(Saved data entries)
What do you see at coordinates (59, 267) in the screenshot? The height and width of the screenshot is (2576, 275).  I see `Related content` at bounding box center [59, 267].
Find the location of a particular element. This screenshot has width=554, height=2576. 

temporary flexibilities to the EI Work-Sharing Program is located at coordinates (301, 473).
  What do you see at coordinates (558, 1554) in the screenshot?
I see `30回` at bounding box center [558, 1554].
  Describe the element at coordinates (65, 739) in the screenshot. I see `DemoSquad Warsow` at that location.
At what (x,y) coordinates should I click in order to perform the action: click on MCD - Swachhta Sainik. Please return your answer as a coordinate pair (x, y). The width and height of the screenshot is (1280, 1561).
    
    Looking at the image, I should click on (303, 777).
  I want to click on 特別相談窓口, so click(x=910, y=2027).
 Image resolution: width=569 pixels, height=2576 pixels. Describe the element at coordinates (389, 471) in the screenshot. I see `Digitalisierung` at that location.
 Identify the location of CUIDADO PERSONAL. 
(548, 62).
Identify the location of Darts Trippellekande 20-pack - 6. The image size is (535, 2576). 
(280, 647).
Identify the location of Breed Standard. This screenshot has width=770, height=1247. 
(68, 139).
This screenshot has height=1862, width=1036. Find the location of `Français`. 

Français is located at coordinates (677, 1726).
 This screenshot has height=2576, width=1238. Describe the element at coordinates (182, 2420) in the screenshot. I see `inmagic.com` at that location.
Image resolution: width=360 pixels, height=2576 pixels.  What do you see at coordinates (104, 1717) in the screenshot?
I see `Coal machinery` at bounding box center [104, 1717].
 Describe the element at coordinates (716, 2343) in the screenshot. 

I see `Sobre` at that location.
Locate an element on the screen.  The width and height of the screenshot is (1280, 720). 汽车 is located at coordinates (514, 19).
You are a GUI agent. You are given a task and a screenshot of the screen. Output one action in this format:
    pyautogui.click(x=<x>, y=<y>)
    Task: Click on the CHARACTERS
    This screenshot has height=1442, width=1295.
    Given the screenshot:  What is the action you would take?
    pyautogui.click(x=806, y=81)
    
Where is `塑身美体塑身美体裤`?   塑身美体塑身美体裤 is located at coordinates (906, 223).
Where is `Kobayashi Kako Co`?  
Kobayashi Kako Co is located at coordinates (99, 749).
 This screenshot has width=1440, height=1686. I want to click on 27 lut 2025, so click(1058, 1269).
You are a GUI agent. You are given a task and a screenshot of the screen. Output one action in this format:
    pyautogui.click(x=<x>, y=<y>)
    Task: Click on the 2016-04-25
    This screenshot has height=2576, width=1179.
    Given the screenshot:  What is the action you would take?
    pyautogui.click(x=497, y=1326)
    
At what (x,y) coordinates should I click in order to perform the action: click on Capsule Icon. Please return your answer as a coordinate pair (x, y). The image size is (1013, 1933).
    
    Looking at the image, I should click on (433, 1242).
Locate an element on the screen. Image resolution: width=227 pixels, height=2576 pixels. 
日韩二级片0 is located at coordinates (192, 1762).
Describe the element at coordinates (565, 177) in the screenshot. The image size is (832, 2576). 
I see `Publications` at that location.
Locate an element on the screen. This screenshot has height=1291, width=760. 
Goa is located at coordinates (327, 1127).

**Task statement**
Give the data again exactly, line for line.

**Output below**
What do you see at coordinates (59, 267) in the screenshot? The height and width of the screenshot is (2576, 275).  I see `Related content` at bounding box center [59, 267].
Find the location of a particular element. This screenshot has width=554, height=2576. 

temporary flexibilities to the EI Work-Sharing Program is located at coordinates (301, 473).
  What do you see at coordinates (558, 1554) in the screenshot?
I see `30回` at bounding box center [558, 1554].
  Describe the element at coordinates (65, 739) in the screenshot. I see `DemoSquad Warsow` at that location.
At what (x,y) coordinates should I click in order to perform the action: click on MCD - Swachhta Sainik. Please return your answer as a coordinate pair (x, y). The width and height of the screenshot is (1280, 1561).
    
    Looking at the image, I should click on (303, 777).
  I want to click on 特別相談窓口, so click(x=910, y=2027).
 Image resolution: width=569 pixels, height=2576 pixels. Describe the element at coordinates (389, 471) in the screenshot. I see `Digitalisierung` at that location.
 Identify the location of CUIDADO PERSONAL. 
(548, 62).
Identify the location of Darts Trippellekande 20-pack - 6. The image size is (535, 2576). 
(280, 647).
Identify the location of Breed Standard. This screenshot has width=770, height=1247. 
(68, 139).
This screenshot has height=1862, width=1036. Find the location of `Français`. 

Français is located at coordinates (677, 1726).
 This screenshot has height=2576, width=1238. Describe the element at coordinates (182, 2420) in the screenshot. I see `inmagic.com` at that location.
Image resolution: width=360 pixels, height=2576 pixels.  What do you see at coordinates (104, 1717) in the screenshot?
I see `Coal machinery` at bounding box center [104, 1717].
 Describe the element at coordinates (716, 2343) in the screenshot. 

I see `Sobre` at that location.
Locate an element on the screen.  The width and height of the screenshot is (1280, 720). 汽车 is located at coordinates (514, 19).
You are a GUI agent. You are given a task and a screenshot of the screen. Output one action in this format:
    pyautogui.click(x=<x>, y=<y>)
    Task: Click on the CHARACTERS
    This screenshot has height=1442, width=1295.
    Given the screenshot:  What is the action you would take?
    pyautogui.click(x=806, y=81)
    
Where is `塑身美体塑身美体裤`?   塑身美体塑身美体裤 is located at coordinates (906, 223).
Where is `Kobayashi Kako Co`?  
Kobayashi Kako Co is located at coordinates (99, 749).
 This screenshot has width=1440, height=1686. I want to click on 27 lut 2025, so click(1058, 1269).
You are a GUI agent. You are given a task and a screenshot of the screen. Output one action in this format:
    pyautogui.click(x=<x>, y=<y>)
    Task: Click on the 2016-04-25
    This screenshot has height=2576, width=1179.
    Given the screenshot:  What is the action you would take?
    pyautogui.click(x=497, y=1326)
    
At what (x,y) coordinates should I click in order to perform the action: click on Capsule Icon. Please return your answer as a coordinate pair (x, y). The image size is (1013, 1933).
    
    Looking at the image, I should click on (433, 1242).
Locate an element on the screen. Image resolution: width=227 pixels, height=2576 pixels. 
日韩二级片0 is located at coordinates (192, 1762).
Describe the element at coordinates (565, 177) in the screenshot. The image size is (832, 2576). 
I see `Publications` at that location.
Locate an element on the screen. This screenshot has height=1291, width=760. 
Goa is located at coordinates (327, 1127).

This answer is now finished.